For the next two weeks, here on The Window we’ll be featuring profiles of the amazing individuals featured in our Brothers, Sisters, Sons & Daughters campaign, shot in New York by the iconic photographer Bruce Weber.
Biographer and journalist Patricia Bosworth interviewed each of the 17 models, capturing a chapter of their edifying stories. Today, we introduce you to Ashley de la Cruz (pictured above with Valentijn de Hingh).
ASHLEY DE LA CRUZ
I’m twenty-four years old. I live in Harlem. My background—Dominican descent. I’m sort of a homebody. Don’t go out much. Keep to myself. I majored in psychology in college. Right now I am a Patient Care Associate at the Callen-Lorde LGBT community health center. I’m about to start working in the youth program at the clinic. Because there are a lot of transgender kids from around the country who are homeless, they come to the center so lost. I want to help them.
Transitioning for me has been rough. I got no support and no guidelines on how to behave or what I should be feeling. Everybody in my family thought of me as a tomboy. My mother wanted me to take dance classes. My father thought of me as “Daddy’s girl.” But I never felt like a little girl. By the time I was fifteen I was hating my curves. I worked out a lot.
Right around that time the police arrested my parents. They even put handcuffs on me for a few minutes…and then suddenly I was alone in our apartment. I had to make a lot of decisions on my own. My head was full of confused feelings and a desire to dress like a boy. Then my aunt moved in and started taking care of my brother and me. He’s a loner too; we don’t communicate much.
My aunt outed me while my parents were in prison. She questioned why I had never had a boyfriend. I was a senior in high school, and she kept noticing I was going to Brooklyn quite a lot to see my girlfriend at the time. But I don’t think of myself as a lesbian, I told her. I don’t identify with being a lesbian.
When my father found out, he wanted me to change my last name. “You are no longer my daughter,” he said, and he went on to say he thought that transitioning is a one-way ticket to hell. Although my mom is very religious, she does love me dearly. Because of her views, however, she will never be able to accept who I am, because to her it’s a decision made against what God destined for me to be.
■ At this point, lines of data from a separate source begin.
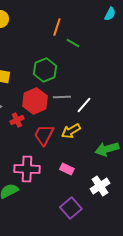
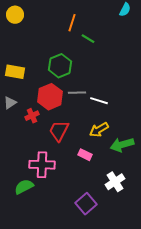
white line: (84, 105) -> (99, 101), turned 66
yellow arrow: (71, 131) -> (99, 130), moved
pink rectangle: (67, 169) -> (85, 155), moved

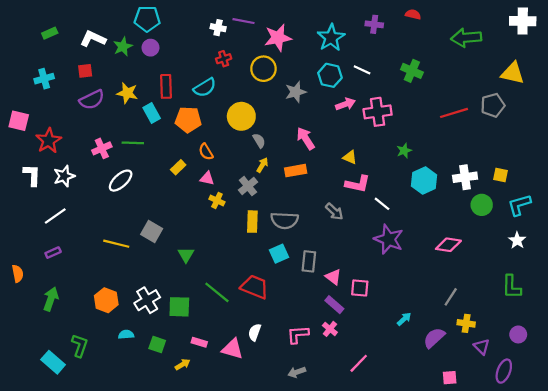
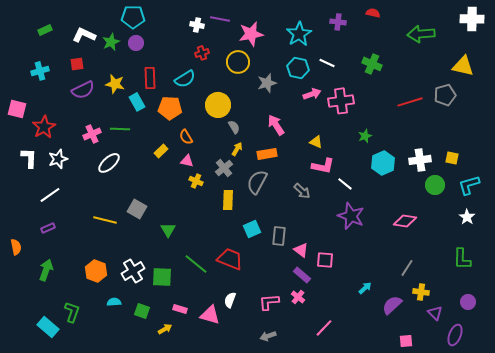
gray semicircle: (285, 220) -> (257, 182), moved, turned 115

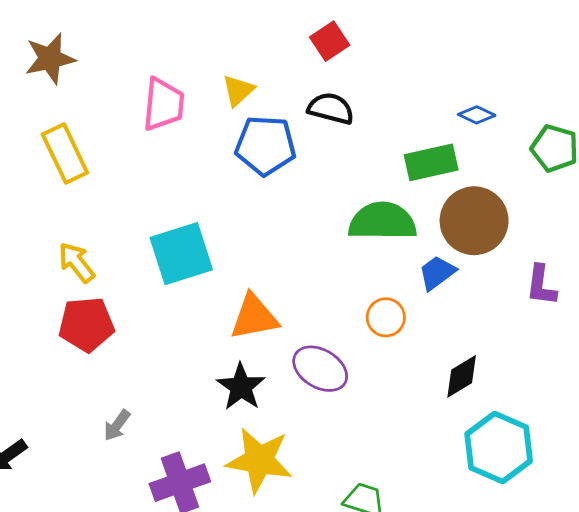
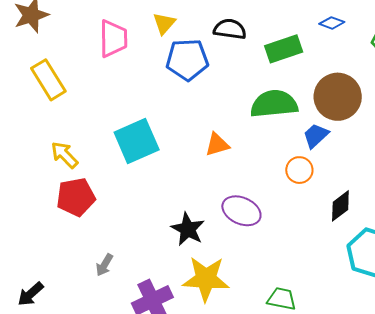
green rectangle: (431, 162) -> (284, 49), moved
orange triangle: (254, 317) -> (217, 145), moved, size x0.7
orange circle: (386, 317) -> (299, 170), moved

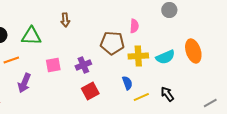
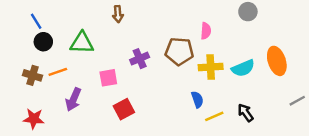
brown arrow: (65, 20) -> (118, 14), moved
purple cross: (83, 65) -> (140, 59), moved
red square: (90, 91) -> (124, 109), moved
gray line: (210, 103) -> (297, 101), moved

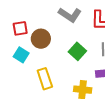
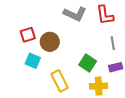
green square: (77, 51) -> (88, 63), moved

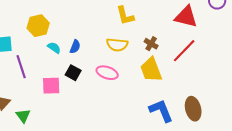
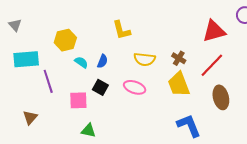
yellow L-shape: (125, 16) -> (122, 30), moved
red triangle: (186, 17) -> (214, 31), turned -30
brown ellipse: (193, 109) -> (221, 97), moved
green triangle: (23, 116) -> (88, 131), moved, turned -42

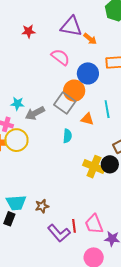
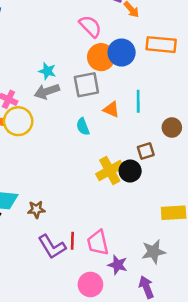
orange circle: (74, 91) -> (101, 57), moved
gray square: (65, 103) -> (86, 85), turned 35
cyan star: (17, 104) -> (47, 71), moved
cyan semicircle: (67, 136) -> (83, 127), turned 144
yellow cross: (94, 167) -> (110, 170), turned 30

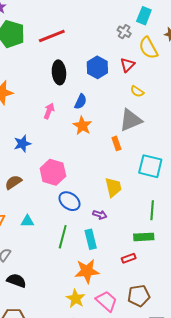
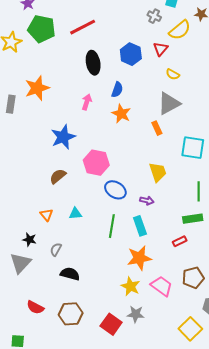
yellow semicircle: (148, 48) -> (180, 30), turned -95
blue star: (22, 144) -> (63, 137), size x1.4

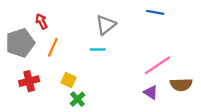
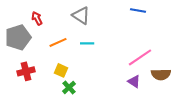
gray triangle: (106, 25) -> (81, 15), moved, turned -48
orange line: (53, 47) -> (58, 42), moved, turned 42

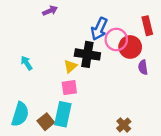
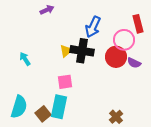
pink circle: (116, 40) -> (124, 40), moved
red circle: (130, 47) -> (116, 57), moved
yellow triangle: (70, 66) -> (66, 51), moved
purple semicircle: (143, 67) -> (134, 63), turned -56

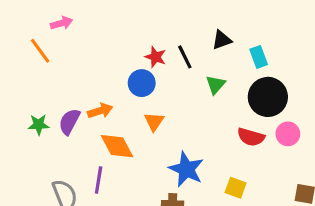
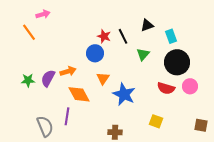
blue star: (186, 169) -> (124, 94), moved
This is one of the reasons I haven’t gone on hormones. But I can’t help crying when I think about this because I did want to be the perfect child for my parents. Sometimes I don’t want to live anymore because I don’t want to cause my parents any pain.
It’s been an eye-opening experience for me to work with Bruce Weber. I’ve met so many wonderful trans people, good people, all of them. I’ve talked to them a lot. They have helped me understand that I am finding my identity. I’ve been able to talk to them about how I am so attracted to cis women (non-transgender women) and that’s okay, but now I see there are beautiful trans women too. By now I’ve heard a lot of their stories. They have gone through so much to get where they are. They have given me the courage to go on.
Ashley wears his own clothes. Valentijn wears Juan Carlos Obando.